How long, O Lord, how must we cry for help and you not listen? How long must we suffer the abuse of children in the Church? How long must we stand by and watch our soldiers kill in the name freedom? How long must we persecute, slander, and shame our Christians into hiding the Gospel from those waiting to hear it? How long must we wait while Your Word is twisted into hateful things…

Oh God, how long?

It is hard to cry out for help, to ask for more faith to help us endure, only to hear Jesus say: “When you have done all you have been commanded, say ‘We are unprofitable servants; we have done what we were obliged to do.’” Like a slap in the face, we feel that God makes light of us, the parent who doesn’t understand and says “It’s not that bad.” This is the God of Mercy and of Love! If we cannot grieve to God, who can we grieve to?
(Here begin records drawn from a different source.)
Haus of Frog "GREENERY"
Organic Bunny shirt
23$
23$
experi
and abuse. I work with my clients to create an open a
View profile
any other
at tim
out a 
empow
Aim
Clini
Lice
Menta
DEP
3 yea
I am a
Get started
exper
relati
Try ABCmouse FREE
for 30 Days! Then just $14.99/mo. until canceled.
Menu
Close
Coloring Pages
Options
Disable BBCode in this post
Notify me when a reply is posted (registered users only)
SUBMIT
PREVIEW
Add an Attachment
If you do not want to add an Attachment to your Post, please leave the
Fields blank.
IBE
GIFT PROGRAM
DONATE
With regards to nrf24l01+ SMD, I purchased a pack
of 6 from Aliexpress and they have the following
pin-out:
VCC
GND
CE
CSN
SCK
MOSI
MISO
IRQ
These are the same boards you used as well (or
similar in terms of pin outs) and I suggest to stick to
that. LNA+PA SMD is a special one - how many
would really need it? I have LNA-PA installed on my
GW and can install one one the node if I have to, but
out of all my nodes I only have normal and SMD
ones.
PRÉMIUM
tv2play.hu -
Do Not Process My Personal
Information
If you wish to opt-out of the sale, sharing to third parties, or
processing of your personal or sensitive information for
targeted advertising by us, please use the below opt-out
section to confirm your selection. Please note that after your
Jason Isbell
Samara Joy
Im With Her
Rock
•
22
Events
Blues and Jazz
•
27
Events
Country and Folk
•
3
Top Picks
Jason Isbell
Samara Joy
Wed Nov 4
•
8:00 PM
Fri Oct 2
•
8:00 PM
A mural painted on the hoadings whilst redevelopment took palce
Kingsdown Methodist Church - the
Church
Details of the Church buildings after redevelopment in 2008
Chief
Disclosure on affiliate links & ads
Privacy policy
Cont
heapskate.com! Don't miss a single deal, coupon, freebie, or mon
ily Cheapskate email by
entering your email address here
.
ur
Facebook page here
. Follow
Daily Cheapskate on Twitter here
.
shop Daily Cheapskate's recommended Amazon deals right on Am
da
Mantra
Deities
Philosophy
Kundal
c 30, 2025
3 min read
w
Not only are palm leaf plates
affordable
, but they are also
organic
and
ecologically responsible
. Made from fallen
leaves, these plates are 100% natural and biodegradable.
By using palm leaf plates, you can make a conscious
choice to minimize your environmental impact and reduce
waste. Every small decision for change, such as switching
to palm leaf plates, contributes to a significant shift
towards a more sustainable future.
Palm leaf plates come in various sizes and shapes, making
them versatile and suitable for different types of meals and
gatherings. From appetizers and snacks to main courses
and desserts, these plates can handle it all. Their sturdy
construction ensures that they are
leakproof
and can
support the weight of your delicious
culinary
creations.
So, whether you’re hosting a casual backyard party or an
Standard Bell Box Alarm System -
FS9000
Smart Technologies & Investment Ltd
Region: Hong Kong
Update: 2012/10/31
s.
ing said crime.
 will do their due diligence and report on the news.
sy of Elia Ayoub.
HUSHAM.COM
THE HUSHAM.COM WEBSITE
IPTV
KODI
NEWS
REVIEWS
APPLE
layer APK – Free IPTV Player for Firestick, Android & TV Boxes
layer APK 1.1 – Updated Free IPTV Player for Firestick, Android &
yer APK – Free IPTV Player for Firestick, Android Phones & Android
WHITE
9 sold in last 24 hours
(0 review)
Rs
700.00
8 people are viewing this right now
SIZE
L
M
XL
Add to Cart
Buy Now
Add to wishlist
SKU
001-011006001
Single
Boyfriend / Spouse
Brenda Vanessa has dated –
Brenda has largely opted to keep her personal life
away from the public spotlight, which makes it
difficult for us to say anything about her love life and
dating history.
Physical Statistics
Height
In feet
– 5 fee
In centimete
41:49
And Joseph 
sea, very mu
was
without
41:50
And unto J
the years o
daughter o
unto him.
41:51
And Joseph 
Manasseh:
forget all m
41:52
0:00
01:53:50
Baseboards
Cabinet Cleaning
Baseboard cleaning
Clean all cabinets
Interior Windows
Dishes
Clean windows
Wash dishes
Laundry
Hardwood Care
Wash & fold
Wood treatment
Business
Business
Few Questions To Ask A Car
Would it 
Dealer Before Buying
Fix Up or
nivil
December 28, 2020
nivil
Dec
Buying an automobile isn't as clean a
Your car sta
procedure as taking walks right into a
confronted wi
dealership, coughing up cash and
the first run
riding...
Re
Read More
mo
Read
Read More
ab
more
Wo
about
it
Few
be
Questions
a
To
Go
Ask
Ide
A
“Write down the vision clearly upon the tablets, so that one can read it readily. For the vision still has its time, presses on to fulfillment, and will not disappoint. If it delays, wait for it, it will surely come, it will not be late. The rash one has no integrity; but the just one, because of his faith, shall live.”

Endure. Though the sorrow may last for the night, joy comes in the morning. Christ told us, that if the world hated him, it would hate us as well. Pray hard for faith, and hold onto it. Because our God really is the God of mercy and love, and are souls are kept safe with Him. We are tempted so strongly by the Devil to disbelieve in the victory Jesus brought us, but we must hold fast to our faith, our evidence of things unseen. And sometimes unfelt.

The parable of the servant who is required to do more work is an example of our purification under suffering. The world will not let it be easy for us to love Jesus. It will be hard, and God’s kingdom will demand everything of us to be brought about. Like the servant who must work when he is tired, or iron which must be beaten many times in the forge, to be God’s we must be His past all reason.

But past all reason is God. We who have been tested and tempered time and again but cling to God have faith strengthened more deeply than we could have known. We are the ones who make converts, whose faith like Abraham’s is the realization of a victory unseen, but felt powerfully. How long must we suffer, O God how long? More than we can bear, until only God is left.

“Take as your norm the sound words that you heard from me, in the faith and love that are in Christ Jesus. Guard this rich trust with the help of the Holy Spirit that dwells within us.” We may suffer, but we do not suffer alone. We are in pain, and Jesus on the cross stands in solidarity with us. Endure, with all the faith you have and the strength of God behind you, the One who is and ever shall be, the I AM. Victory will come, it has its time, it presses on to fulfillment and will not disappoint. Endure with God.